Children living in the favelas, the slum housing areas, are sent to the streets of this beautiful city to beg by a mother living in poverty. Failing to bring home enough money, they are beaten daily by their mother or a man living with her. In a month or two they choose to stay with a gang that takes them in and gives them food.
Street children, menino de rua , form packs for mutual protection, especially at night when rival gangs or the police might prey upon them. Older children, some as young as eight, team up to rob tourists and unwary natives threatening the victim with a broken bottle or knife. Others beg, pick pockets, shine shoes, wash car windows, and sell cigarettes and trinkets to earn money for food and glue to sniff. Some serve as lookouts for the drug dealers; some sell drugs.

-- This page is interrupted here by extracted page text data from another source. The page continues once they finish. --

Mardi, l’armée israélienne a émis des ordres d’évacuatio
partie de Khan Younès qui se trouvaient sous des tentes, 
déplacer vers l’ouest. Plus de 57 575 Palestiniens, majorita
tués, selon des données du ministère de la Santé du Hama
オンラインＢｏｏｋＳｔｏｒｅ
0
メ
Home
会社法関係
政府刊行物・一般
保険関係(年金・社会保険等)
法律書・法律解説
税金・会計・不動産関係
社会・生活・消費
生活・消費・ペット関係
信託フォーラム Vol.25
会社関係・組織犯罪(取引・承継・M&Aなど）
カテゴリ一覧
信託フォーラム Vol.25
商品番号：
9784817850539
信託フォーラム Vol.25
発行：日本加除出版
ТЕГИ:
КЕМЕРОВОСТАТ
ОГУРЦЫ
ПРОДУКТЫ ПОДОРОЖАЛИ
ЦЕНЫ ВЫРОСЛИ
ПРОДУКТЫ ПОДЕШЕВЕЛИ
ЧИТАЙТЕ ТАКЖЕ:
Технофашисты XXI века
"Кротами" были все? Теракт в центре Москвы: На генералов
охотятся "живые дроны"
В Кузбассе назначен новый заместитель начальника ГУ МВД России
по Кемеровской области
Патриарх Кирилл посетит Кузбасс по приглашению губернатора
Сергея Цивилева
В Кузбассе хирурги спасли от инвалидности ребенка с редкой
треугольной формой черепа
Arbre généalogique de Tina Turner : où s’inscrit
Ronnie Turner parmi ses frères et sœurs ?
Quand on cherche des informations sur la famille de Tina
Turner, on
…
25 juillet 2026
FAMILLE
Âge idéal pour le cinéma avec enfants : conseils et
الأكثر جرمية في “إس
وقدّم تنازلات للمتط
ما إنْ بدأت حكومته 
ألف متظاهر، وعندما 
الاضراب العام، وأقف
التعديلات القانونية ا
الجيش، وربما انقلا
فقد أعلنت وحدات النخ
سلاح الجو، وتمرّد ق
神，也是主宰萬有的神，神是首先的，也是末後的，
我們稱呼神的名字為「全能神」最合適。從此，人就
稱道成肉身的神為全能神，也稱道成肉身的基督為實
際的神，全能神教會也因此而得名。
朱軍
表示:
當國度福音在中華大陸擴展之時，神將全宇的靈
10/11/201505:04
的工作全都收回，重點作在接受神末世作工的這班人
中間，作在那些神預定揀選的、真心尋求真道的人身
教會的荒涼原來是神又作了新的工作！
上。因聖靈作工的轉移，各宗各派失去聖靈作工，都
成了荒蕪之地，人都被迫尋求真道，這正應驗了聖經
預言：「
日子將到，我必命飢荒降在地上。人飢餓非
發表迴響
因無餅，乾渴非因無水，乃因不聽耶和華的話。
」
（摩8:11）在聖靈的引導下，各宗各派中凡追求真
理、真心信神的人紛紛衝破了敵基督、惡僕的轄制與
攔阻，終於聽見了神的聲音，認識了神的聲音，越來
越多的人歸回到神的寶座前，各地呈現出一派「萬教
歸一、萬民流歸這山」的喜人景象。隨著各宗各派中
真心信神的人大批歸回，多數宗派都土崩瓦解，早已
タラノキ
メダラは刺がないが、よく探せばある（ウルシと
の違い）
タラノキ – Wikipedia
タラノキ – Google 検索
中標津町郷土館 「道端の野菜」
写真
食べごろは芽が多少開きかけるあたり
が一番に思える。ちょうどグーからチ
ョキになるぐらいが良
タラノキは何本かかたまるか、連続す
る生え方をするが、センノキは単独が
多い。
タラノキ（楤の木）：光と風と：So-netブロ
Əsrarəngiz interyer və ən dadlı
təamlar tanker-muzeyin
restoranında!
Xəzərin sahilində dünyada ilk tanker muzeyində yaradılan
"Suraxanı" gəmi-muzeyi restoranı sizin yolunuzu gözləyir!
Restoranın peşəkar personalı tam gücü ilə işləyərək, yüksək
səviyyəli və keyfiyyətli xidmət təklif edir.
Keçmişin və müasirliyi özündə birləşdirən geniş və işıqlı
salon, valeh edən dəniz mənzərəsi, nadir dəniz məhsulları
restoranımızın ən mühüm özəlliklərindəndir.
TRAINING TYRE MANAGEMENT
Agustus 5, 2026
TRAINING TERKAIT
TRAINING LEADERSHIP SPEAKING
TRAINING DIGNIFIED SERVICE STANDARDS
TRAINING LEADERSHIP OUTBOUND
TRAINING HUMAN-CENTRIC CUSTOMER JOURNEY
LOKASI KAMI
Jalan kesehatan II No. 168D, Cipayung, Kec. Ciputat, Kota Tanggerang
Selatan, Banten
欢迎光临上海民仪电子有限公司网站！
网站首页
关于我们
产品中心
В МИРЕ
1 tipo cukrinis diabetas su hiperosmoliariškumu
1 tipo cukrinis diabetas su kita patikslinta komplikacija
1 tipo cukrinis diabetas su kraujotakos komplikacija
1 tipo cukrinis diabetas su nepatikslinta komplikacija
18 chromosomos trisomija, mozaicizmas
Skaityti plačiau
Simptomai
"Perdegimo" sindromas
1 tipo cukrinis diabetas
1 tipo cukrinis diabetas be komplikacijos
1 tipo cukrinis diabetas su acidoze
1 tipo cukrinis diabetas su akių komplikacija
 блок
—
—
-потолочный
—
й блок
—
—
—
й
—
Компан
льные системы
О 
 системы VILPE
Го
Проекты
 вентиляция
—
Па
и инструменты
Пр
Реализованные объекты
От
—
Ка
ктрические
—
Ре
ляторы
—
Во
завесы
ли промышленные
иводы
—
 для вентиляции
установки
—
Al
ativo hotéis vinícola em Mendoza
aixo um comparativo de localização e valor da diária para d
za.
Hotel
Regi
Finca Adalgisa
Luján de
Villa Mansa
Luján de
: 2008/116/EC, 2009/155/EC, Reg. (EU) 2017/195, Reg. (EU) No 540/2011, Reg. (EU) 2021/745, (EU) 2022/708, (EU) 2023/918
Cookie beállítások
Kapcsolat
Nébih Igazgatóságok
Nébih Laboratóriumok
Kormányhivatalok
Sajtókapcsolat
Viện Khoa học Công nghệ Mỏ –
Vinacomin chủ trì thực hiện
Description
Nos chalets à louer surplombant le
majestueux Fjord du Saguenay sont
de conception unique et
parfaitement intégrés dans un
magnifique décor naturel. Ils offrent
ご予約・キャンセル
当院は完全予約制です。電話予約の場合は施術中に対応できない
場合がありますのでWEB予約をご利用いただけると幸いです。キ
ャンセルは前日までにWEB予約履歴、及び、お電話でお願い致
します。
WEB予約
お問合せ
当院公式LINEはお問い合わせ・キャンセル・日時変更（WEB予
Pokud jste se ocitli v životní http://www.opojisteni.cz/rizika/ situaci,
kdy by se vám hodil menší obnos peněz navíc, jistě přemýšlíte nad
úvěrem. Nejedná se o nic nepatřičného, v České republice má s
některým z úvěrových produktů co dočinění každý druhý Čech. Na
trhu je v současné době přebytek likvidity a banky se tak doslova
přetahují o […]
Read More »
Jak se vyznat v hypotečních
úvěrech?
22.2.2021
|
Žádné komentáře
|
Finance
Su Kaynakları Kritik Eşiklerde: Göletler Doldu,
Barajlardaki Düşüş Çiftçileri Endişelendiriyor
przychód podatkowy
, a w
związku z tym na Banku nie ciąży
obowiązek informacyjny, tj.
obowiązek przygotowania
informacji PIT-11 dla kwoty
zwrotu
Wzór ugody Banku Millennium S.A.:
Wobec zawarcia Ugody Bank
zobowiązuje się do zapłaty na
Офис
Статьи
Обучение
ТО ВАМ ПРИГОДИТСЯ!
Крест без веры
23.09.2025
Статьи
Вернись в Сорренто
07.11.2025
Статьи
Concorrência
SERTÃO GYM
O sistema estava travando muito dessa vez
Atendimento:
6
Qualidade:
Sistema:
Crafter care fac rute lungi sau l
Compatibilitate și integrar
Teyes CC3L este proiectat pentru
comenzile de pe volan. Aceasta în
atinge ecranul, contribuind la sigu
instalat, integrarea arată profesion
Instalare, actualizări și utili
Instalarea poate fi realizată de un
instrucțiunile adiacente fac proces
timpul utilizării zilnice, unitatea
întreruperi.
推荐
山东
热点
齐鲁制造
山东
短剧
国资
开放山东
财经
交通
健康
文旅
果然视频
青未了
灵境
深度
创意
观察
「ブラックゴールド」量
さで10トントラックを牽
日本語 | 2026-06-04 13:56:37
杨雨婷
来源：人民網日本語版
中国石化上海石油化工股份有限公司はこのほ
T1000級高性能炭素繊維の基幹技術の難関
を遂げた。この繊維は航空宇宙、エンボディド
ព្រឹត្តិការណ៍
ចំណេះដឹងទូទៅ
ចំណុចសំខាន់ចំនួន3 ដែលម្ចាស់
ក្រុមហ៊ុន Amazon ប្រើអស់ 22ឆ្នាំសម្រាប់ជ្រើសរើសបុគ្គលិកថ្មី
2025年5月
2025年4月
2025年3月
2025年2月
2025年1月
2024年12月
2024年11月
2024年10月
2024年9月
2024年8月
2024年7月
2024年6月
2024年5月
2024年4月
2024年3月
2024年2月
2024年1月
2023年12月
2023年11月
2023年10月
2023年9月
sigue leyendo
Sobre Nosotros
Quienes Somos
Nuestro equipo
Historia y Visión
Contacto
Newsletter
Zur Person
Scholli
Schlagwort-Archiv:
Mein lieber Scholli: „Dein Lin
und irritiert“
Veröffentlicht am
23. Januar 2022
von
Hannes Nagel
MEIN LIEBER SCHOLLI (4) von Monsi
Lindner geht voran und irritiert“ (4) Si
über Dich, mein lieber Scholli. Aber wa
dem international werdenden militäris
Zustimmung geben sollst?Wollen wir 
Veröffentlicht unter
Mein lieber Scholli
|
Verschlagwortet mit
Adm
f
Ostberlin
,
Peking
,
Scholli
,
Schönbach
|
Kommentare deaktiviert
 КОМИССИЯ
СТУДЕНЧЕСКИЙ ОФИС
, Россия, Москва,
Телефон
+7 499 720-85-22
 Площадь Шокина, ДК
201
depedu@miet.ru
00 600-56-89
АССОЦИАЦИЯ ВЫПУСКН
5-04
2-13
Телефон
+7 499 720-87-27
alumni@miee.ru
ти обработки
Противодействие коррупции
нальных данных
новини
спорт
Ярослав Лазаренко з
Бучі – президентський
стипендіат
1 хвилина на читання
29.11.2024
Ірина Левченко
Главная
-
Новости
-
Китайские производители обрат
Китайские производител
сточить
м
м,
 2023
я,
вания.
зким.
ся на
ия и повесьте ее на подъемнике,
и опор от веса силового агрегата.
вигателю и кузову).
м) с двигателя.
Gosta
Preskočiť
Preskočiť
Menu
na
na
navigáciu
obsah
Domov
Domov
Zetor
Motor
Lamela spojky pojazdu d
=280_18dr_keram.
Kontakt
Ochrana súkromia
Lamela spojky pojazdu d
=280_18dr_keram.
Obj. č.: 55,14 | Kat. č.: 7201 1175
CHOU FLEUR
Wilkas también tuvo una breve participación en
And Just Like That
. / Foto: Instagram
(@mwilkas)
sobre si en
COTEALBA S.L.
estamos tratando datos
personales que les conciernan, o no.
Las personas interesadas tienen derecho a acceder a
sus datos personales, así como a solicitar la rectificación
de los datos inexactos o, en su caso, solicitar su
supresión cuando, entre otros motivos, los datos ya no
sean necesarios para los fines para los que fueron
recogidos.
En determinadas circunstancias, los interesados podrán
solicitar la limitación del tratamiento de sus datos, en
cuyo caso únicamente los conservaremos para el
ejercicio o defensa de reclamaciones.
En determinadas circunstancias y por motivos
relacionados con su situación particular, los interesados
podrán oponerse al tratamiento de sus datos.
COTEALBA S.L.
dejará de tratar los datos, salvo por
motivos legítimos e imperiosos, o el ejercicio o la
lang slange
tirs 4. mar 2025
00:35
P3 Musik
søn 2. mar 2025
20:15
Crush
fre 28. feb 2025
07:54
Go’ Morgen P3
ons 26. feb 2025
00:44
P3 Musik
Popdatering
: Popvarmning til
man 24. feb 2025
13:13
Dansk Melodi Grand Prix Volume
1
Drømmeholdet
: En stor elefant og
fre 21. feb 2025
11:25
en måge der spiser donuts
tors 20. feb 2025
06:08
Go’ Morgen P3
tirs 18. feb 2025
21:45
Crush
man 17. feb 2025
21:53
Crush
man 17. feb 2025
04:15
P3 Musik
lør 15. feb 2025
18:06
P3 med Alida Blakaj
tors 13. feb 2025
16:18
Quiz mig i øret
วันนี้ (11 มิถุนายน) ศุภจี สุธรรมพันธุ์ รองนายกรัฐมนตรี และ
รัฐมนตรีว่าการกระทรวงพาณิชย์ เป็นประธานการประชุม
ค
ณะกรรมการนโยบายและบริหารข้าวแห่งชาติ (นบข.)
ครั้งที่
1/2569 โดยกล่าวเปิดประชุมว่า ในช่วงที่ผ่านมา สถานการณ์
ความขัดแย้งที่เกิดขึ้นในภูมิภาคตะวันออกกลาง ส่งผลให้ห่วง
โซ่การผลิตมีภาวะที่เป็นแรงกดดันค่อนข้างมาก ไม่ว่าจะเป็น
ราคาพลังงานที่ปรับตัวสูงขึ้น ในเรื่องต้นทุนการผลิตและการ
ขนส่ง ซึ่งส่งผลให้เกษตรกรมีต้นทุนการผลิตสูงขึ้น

Many businessmen consider street children as blight upon the face of the earth and hire off duty policemen or ex-policemen to kill them. The going rate is about $50.00. Some have been killed in front of churches and schools. Fifty, sleeping in a park were ambushed by the police; eight were killed and others wounded. Three thousand children a year are shot to death in Brazil, others are dismembered or mutilated. Some are incinerated alive in what drug traffickers call microwaves for perhaps knowing too much about their business. Many are thought to be buried in secret cemeteries and uncounted in the official totals.
Street children seldom bath and wear soiled clothing they have stolen or scavenged. Most cannot read or write. Churches refuse them entrance and many “nice people” consider them cockroaches to be exterminated. There are millions of them living on the streets of Brazil.
Living by their wits, harassed by the police, hunted and killed by merchants and drug dealers, using drugs, prostituting their bodies, having poor diets and no health care, few menino de rua will live to age eighteen.
If they have lived on the streets for several years, it is difficult to rescue them. Street children are wary of anyone outside their pack; they do not trust adults and certainly not the police. Although a few churches provide meals most churches do not welcome them. The legal system is weak and provides little relief. So what can be done?
Jim Kern said, “Each child comes to us with a message from God and it is our job to help them deliver that message.” Are you listening?
In Brazil menino de rua are crying, “Help!”
In Jesus’ name we must. Each of us can pray and support those seeking to rescue them. These children are not cockroaches.